Identifying and implementing good work methods means doing the following:
1. Observing work and measuring its efficiency.
2. Analyzing existing work methods.
3. Applying good work methods principles.
4. Instituting and utilizing work aids and good ergonomic design.
5. Training employees.
An analytical approach to deciding what tasks should be done and how they should be done is method analysis which relys on data collection, visual aids and charts, and analytic procedures to help understand and improve work methods. The ultimate purpose is to simplify the process improving efficiency in which system and system analysis is the key using process flow diagram showing the step-by-step sewuence of the process and the corresponding movement of materials, people, or information and using process chart giving more detailed breakdown of the process into tasks which classifying each activity as being either a processing operation, movement, inspection, delay, or storage.
These documents can be used to perform a question-based analysis whereby, for each activity or movement, we ask the following questions:
1. What is being done and why? Could the task be eliminated, and what would happen if it were? Could it be combined with another task?
2. When in the process is the task being done? Must it be done at this time or is there flexibility in its sequencing or timing?
3. Where is the task done? Could it be done elsewhere, and would there be any benefit in doing it elsewhere?
4, How is the task done? Why is it done this way? Could it be done another way or automated? Are there changes in equipment, tools, or methods that make it easier to do?
5. Who does the task? Could someone else do it, especially as part of another job? Does the person doing it have the correct skills? Should it be done by someone of higher or lower skill?

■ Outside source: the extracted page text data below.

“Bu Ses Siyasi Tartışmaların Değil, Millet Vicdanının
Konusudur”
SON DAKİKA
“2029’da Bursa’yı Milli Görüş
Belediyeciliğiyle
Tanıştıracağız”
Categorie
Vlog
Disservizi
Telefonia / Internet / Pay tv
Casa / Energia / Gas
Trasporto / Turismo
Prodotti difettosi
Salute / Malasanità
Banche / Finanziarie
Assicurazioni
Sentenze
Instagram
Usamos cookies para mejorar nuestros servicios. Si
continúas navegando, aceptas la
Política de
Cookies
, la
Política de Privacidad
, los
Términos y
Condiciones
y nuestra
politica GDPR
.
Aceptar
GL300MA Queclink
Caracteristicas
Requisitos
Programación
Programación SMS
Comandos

It is a process improvement method. Process design focuses on product flow, and work analysis concentrates on the activities to be formed. In some cases, these analyses should be done together. Most methods analysis and job design focus on the individual worker and the tasks he or she performs. Frederick Taylor observes and study the most productive workers to get the best and simplest methods. Frank and Lillian Gilbreth analyzed each fundamental motion and action to identify the best way using filming, analying and timing the motions frame by frame called mico-mottion analysis.

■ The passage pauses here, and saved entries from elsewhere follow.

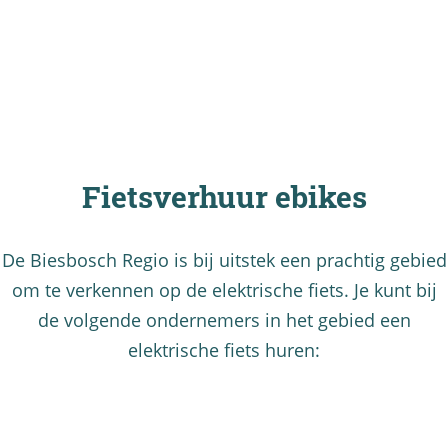
Fietsverhuur ebikes
De Biesbosch Regio is bij uitstek een prachtig gebied
om te verkennen op de elektrische fiets. Je kunt bij
de volgende ondernemers in het gebied een
elektrische fiets huren:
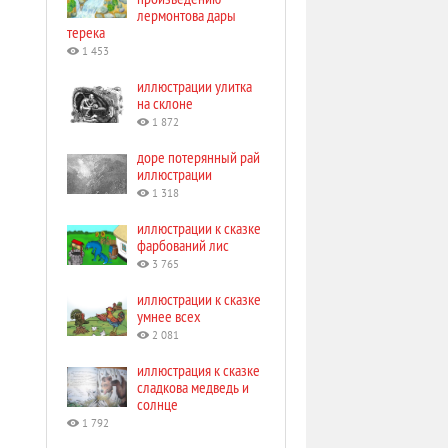
лермонтова дары
терека
1 453
иллюстрации улитка
на склоне
1 872
доре потерянный рай
иллюстрации
1 318
иллюстрации к сказке
фарбований лис
3 765
иллюстрации к сказке
умнее всех
2 081
иллюстрация к сказке
сладкова медведь и
солнце
1 792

The best basic movements can then be synthesized into an overall work method or procedure. This process is usually aided by using a Simo (Simultaneous motion) chart recording the movements and time of both hands separately. Worker machine chart and team-activity chart
When desin a job, some principles can imrove the result such as 1. coprocessing or parallel processing in which we can combine active phase such as cutting hair and passive phase such as weighing the packages when the filler is running. 2. Back-Hauling to avoid movements with empty hands. 3. Designing Human activities to be compatible with the human body to improve productivity and reduce fatigue. 4. Listen to workers to improve the job design continuously. 5. Work aids and ergonomics to configure the work area, design tools and use aids to reduce effort.6. Poka-Yoke: mistake-proofing such as use color band on the guage to display the abnormality. 7, Training especially in low production season which is an investment imroving productivity 50% and reducing materials costs 50%.